Forum Moderators: open

Message Too Old, No Replies

Illegal Charcters in XML feed

         

iamvela

9:16 am on Jul 15, 2008 (gmt 0)

10+ Year Member



I have an XML feed that is based upon text submitted by users, however every so often users submit characters taht are illegal for XML causing the entire feed to choke :(

I need some help in filtering out (brute force replace is ok) these ilegal characters.

TIA,

eelixduppy

9:22 am on Jul 15, 2008 (gmt 0)



Whatever script you are using to parse the feed is what you need to replace the characters. For example, with PHP you can use str_replace().
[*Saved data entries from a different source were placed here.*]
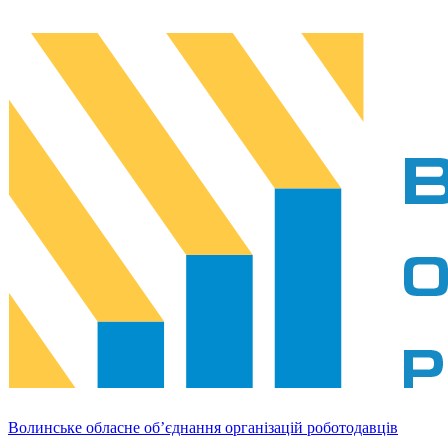
Волинське обласне об’єднання організацій роботодавців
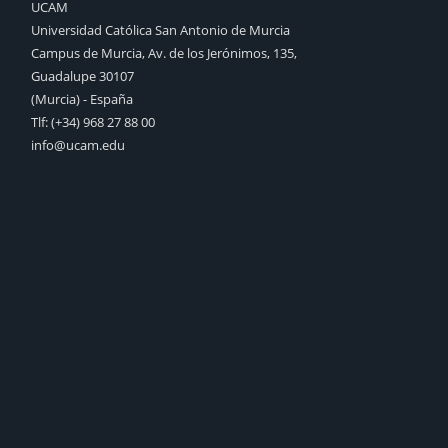
UCAM
Universidad Católica San Antonio de Murcia
Campus de Murcia, Av. de los Jerónimos, 135,
Guadalupe 30107
(Murcia) - España
Tlf:
(+34) 968 27 88 00
info@ucam.edu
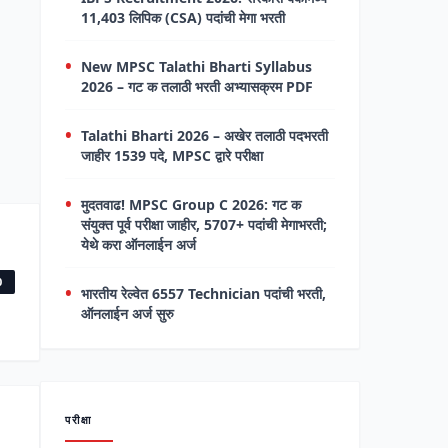
11,403 लिपिक (CSA) पदांची मेगा भरती
New MPSC Talathi Bharti Syllabus
2026 – गट क तलाठी भरती अभ्यासक्रम PDF
Talathi Bharti 2026 – अखेर तलाठी पदभरती
जाहीर 1539 पदे, MPSC द्वारे परीक्षा
मुदतवाढ! MPSC Group C 2026: गट क
संयुक्त पूर्व परीक्षा जाहीर, 5707+ पदांची मेगाभरती;
येथे करा ऑनलाईन अर्ज
0
भारतीय रेल्वेत 6557 Technician पदांची भरती,
ऑनलाईन अर्ज सुरु
परीक्षा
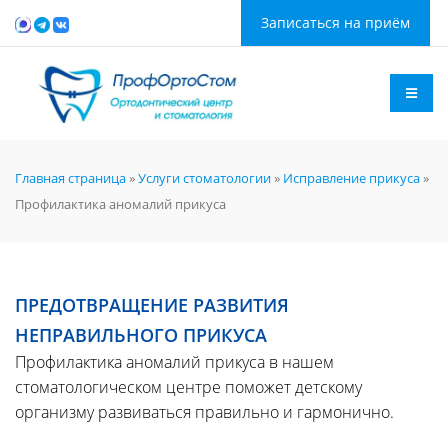
Записаться на приём
Главная страница
»
Услуги стоматологии
»
Исправление прикуса
»
Профилактика аномалий прикуса
ПРЕДОТВРАЩЕНИЕ РАЗВИТИЯ
НЕПРАВИЛЬНОГО ПРИКУСА
Профилактика аномалий прикуса в нашем
стоматологическом центре поможет детскому
организму развиваться правильно и гармонично.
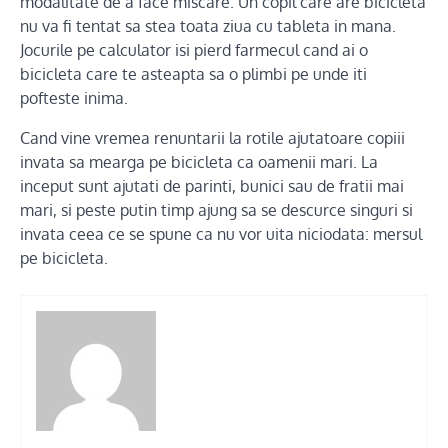
modalitate de a face miscare. Un copil care are bicicleta
nu va fi tentat sa stea toata ziua cu tableta in mana.
Jocurile pe calculator isi pierd farmecul cand ai o
bicicleta care te asteapta sa o plimbi pe unde iti
pofteste inima.
Cand vine vremea renuntarii la rotile ajutatoare copiii
invata sa mearga pe bicicleta ca oamenii mari. La
inceput sunt ajutati de parinti, bunici sau de fratii mai
mari, si peste putin timp ajung sa se descurce singuri si
invata ceea ce se spune ca nu vor uita niciodata: mersul
pe bicicleta.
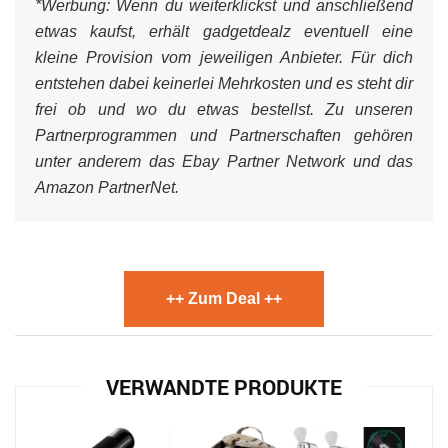
*Werbung:
Wenn du weiterklickst und anschließend
etwas kaufst, erhält gadgetdealz eventuell eine
kleine Provision vom jeweiligen Anbieter. Für dich
entstehen dabei keinerlei Mehrkosten und es steht dir
frei ob und wo du etwas bestellst. Zu unseren
Partnerprogrammen und Partnerschaften gehören
unter anderem das Ebay Partner Network und das
Amazon PartnerNet.
++ Zum Deal ++
VERWANDTE PRODUKTE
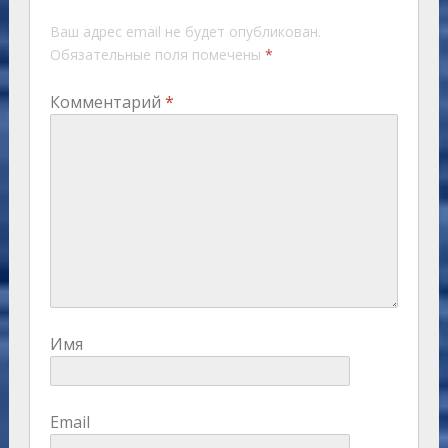
Ваш адрес email не будет опубликован.
Обязательные поля помечены
*
Комментарий
*
Имя
Email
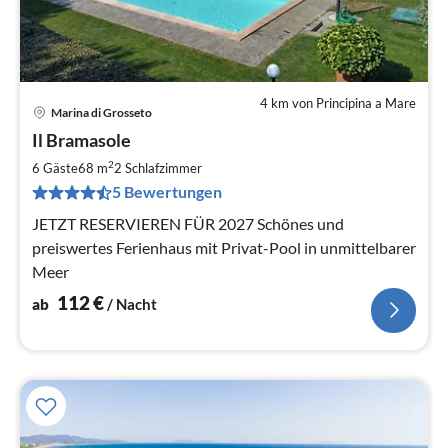
4 km von Principina a Mare
Marina di Grosseto
Pre
Il Bramasole
ab
1
2
6 Gäste
68 m
2
Schlafzimmer
pr
5 Bewertungen
Na
JETZT RESERVIEREN FÜR 2027 Schönes und
preiswertes Ferienhaus mit Privat-Pool in unmittelbarer
Meer
112
€
ab
/ Nacht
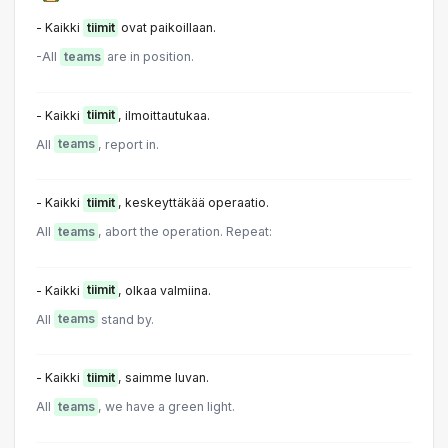
- Kaikki
tiimit
ovat paikoillaan.
-All
teams
are in position.
- Kaikki
tiimit
, ilmoittautukaa.
All
teams
, report in.
- Kaikki
tiimit
, keskeyttäkää operaatio.
All
teams
, abort the operation. Repeat:
- Kaikki
tiimit
, olkaa valmiina.
All
teams
stand by.
- Kaikki
tiimit
, saimme luvan.
All
teams
, we have a green light.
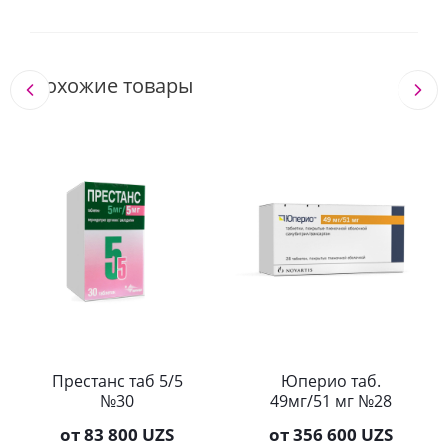
Похожие товары
Престанс таб 5/5
Юперио таб.
№30
49мг/51 мг №28
от
83 800 UZS
от
356 600 UZS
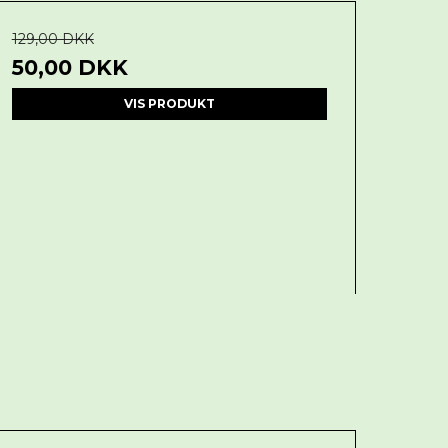
129,00 DKK
50,00 DKK
VIS PRODUKT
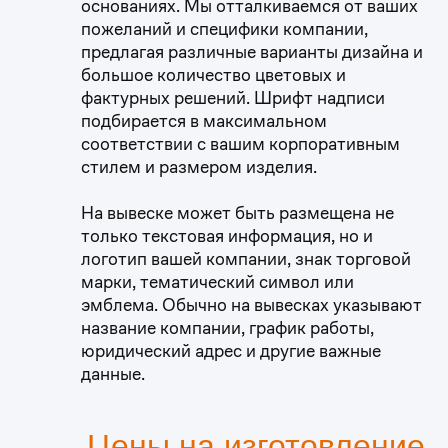
основаниях. Мы отталкиваемся от ваших
пожеланий и специфики компании,
предлагая различные варианты дизайна и
большое количество цветовых и
фактурных решений. Шрифт надписи
подбирается в максимальном
соответствии с вашим корпоративным
стилем и размером изделия.
На вывеске может быть размещена не
только текстовая информация, но и
логотип вашей компании, знак торговой
марки, тематический символ или
эмблема. Обычно на вывесках указывают
название компании, график работы,
юридический адрес и другие важные
данные.
Цены на изготовление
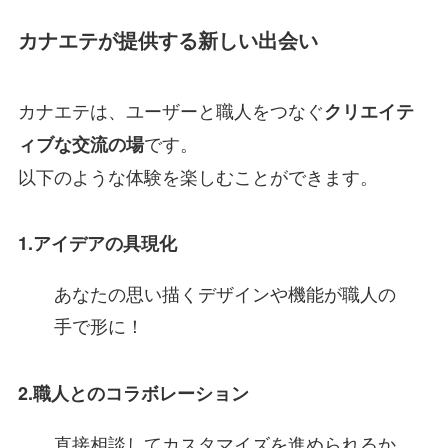
カナエテが提供する新しい出会い
カナエテは、ユーザーと職人をつなぐ
クリエイテ
です。
ィブな交流の場
以下のような体験を楽しむことができます。
1.アイデアの具現化
あなたの思い描くデザインや機能が職人の
手で形に！
2.職人とのコラボレーション
直接相談してカスタマイズを進められるか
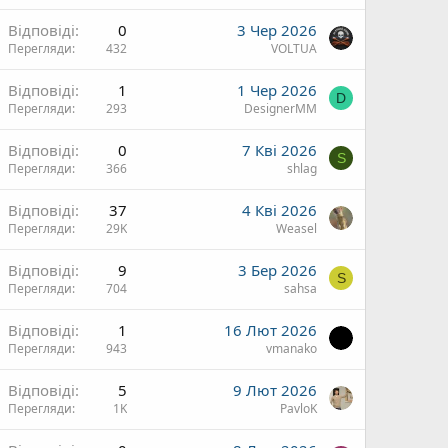
Відповіді
0
3 Чер 2026
Перегляди
432
VOLTUA
Відповіді
1
1 Чер 2026
D
Перегляди
293
DesignerMM
Відповіді
0
7 Кві 2026
S
Перегляди
366
shlag
Відповіді
37
4 Кві 2026
Перегляди
29K
Weasel
Відповіді
9
3 Бер 2026
S
Перегляди
704
sahsa
Відповіді
1
16 Лют 2026
Перегляди
943
vmanako
Відповіді
5
9 Лют 2026
Перегляди
1K
PavloK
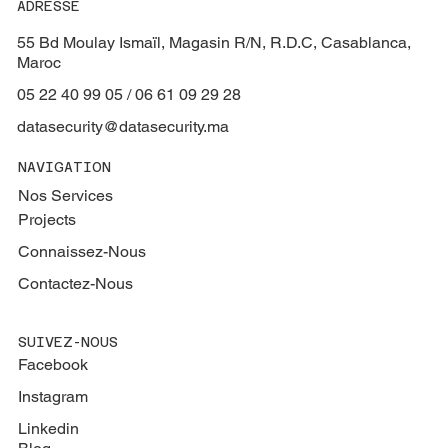
ADRESSE
55 Bd Moulay Ismaïl, Magasin R/N, R.D.C, Casablanca,
Maroc
05 22 40 99 05 / 06 61 09 29 28
datasecurity@datasecurity.ma
NAVIGATION
Nos Services
Projects
Connaissez-Nous
Contactez-Nous
SUIVEZ-NOUS
Facebook
Instagram
Linkedin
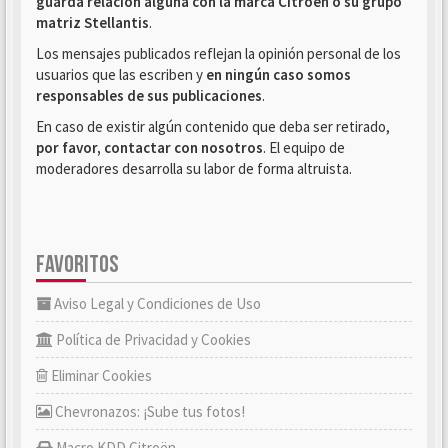
guarda relación alguna con la marca Citroën o su grupo
matriz Stellantis
.
Los mensajes publicados reflejan la opinión personal de los
usuarios que las escriben y
en ningún caso somos
responsables de sus publicaciones
.
En caso de existir algún contenido que deba ser retirado,
por favor, contactar con nosotros
. El equipo de
moderadores desarrolla su labor de forma altruista.
FAVORITOS
Aviso Legal y Condiciones de Uso
Política de Privacidad y Cookies
Eliminar Cookies
Chevronazos: ¡Sube tus fotos!
Macro KDD Citroën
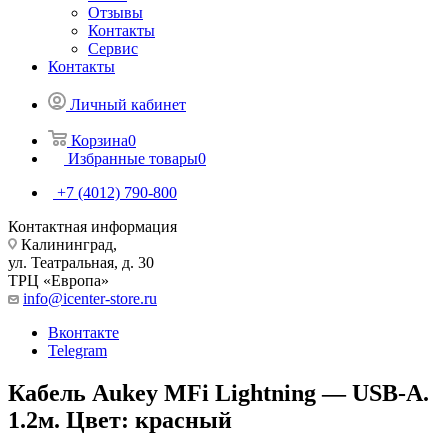
Отзывы
Контакты
Сервис
Контакты
Личный кабинет
Корзина
0
Избранные товары
0
+7 (4012) 790-800
Контактная информация
Калининград,
ул. Театральная, д. 30
ТРЦ «Европа»
info@icenter-store.ru
Вконтакте
Telegram
Кабель Aukey MFi Lightning — USB-A.
1.2м. Цвет: красный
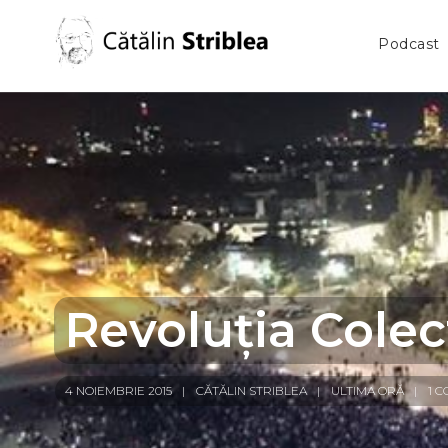
Podcast
Revoluția Colec
4 NOIEMBRIE 2015
CĂTĂLIN STRIBLEA
ULTIMA ORĂ
1 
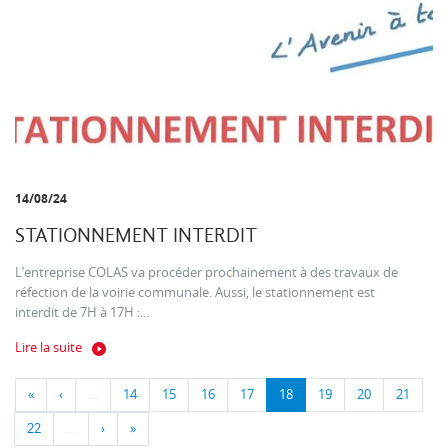
14/08/24
STATIONNEMENT INTERDIT
L’entreprise COLAS va procéder prochainement à des travaux de
réfection de la voirie communale. Aussi, le stationnement est
interdit de 7H à 17H :...
Lire la suite
«
‹
…
14
15
16
17
18
19
20
21
22
…
›
»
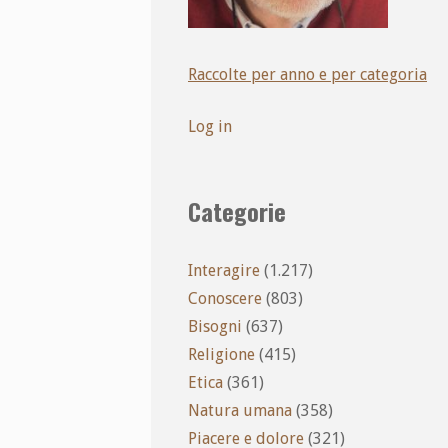
Raccolte per anno e per categoria
Log in
Categorie
Interagire
(1.217)
Conoscere
(803)
Bisogni
(637)
Religione
(415)
Etica
(361)
Natura umana
(358)
Piacere e dolore
(321)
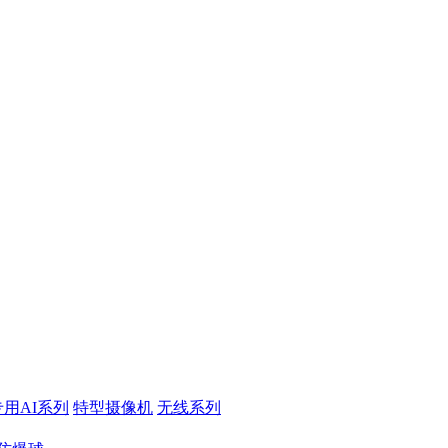
专用AI系列
特型摄像机
无线系列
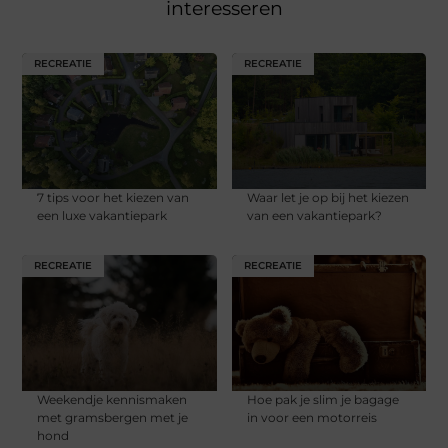
interesseren
RECREATIE
RECREATIE
7 tips voor het kiezen van
Waar let je op bij het kiezen
een luxe vakantiepark
van een vakantiepark?
RECREATIE
RECREATIE
Weekendje kennismaken
Hoe pak je slim je bagage
met gramsbergen met je
in voor een motorreis
hond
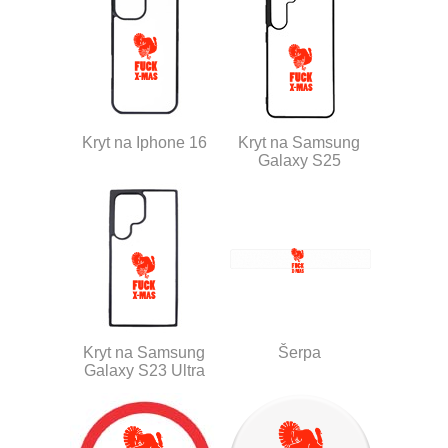
Kryt na Iphone 16
Kryt na Samsung
Galaxy S25
Kryt na Samsung
Šerpa
Galaxy S23 Ultra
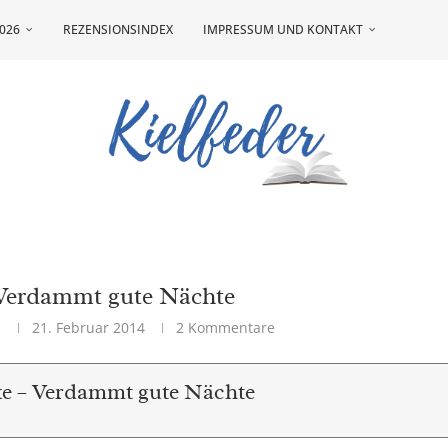
026
REZENSIONSINDEX
IMPRESSUM UND KONTAKT
Verdammt gute Nächte
a
21. Februar 2014
2 Kommentare
e – Verdammt gute Nächte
I, on the other hand, would run the XML through W3C's validator service to see if it is valid XML before using it--if not then show an alert of some kind.

httpwebwitch

2:36 pm on Jul 15, 2008 (gmt 0)

WebmasterWorld Senior Member 10+ Year Member



you can either pasteurize the text to remove/replace those characters, or you can wrap them in a special CDATA placenta.

So, for instance:

<book>
<title>The Big Book of &lt;XML&gt; &amp; &amp;agrave;cc&amp;eacute;nted char&amp;agrave;ct&amp;egrave;rs</title>
</book>

OR:

<book>
<title><![CDATA[The Big Book of <XML> & àccénted charàctèrs]]></title>
</book>

the CDATA is a far better solution

httpwebwitch

2:39 pm on Jul 15, 2008 (gmt 0)

WebmasterWorld Senior Member 10+ Year Member



FYI regarding CDATA:
[w3schools.com...]

Unless you know that the user-entered data is safe, like it's only EVER going to be an integer or alphanumeric string, then treat it as CDATA and encapsulate it accordingly.